- TASK: Pick out all lines in the listing holding the string "presión" and copy them.

- DATASET EXTRACT:
---

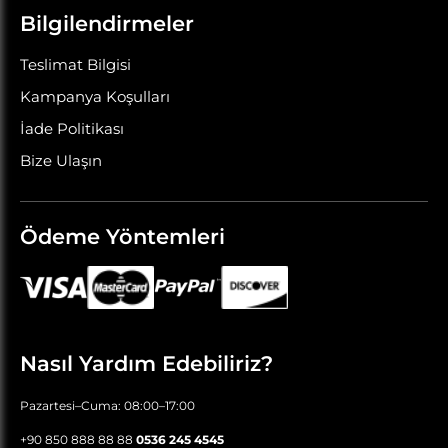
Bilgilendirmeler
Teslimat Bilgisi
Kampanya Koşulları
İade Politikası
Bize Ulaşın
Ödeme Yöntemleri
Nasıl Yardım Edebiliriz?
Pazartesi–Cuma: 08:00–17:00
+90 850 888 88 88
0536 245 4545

---

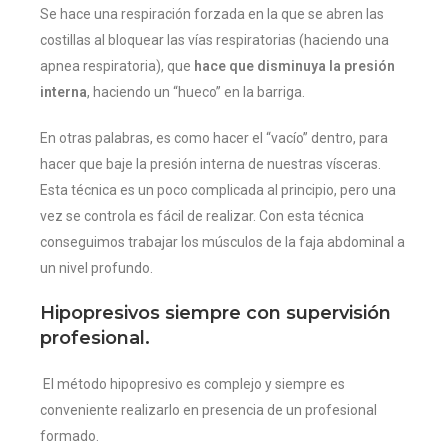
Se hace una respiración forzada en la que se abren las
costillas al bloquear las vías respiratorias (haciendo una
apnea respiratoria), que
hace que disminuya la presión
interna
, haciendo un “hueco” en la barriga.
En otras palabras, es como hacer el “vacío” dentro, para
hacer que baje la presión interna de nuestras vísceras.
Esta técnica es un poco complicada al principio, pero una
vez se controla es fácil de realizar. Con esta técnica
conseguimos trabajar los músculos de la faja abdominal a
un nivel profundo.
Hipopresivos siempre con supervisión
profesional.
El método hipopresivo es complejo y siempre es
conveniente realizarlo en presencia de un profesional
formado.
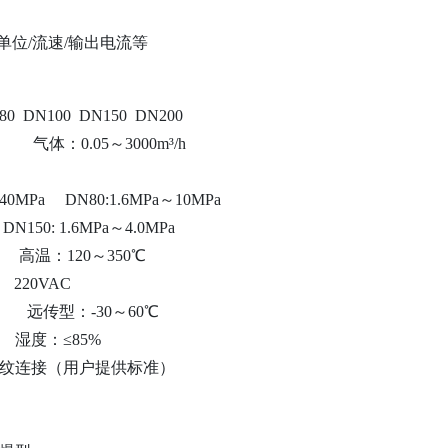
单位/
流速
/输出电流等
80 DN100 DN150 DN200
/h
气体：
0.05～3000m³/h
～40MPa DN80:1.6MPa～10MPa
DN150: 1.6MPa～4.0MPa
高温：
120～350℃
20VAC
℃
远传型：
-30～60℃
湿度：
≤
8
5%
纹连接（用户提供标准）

---

- EXERCISE ANSWER:
hace que disminuya la presión
hacer que baje la presión interna de nuestras vísceras.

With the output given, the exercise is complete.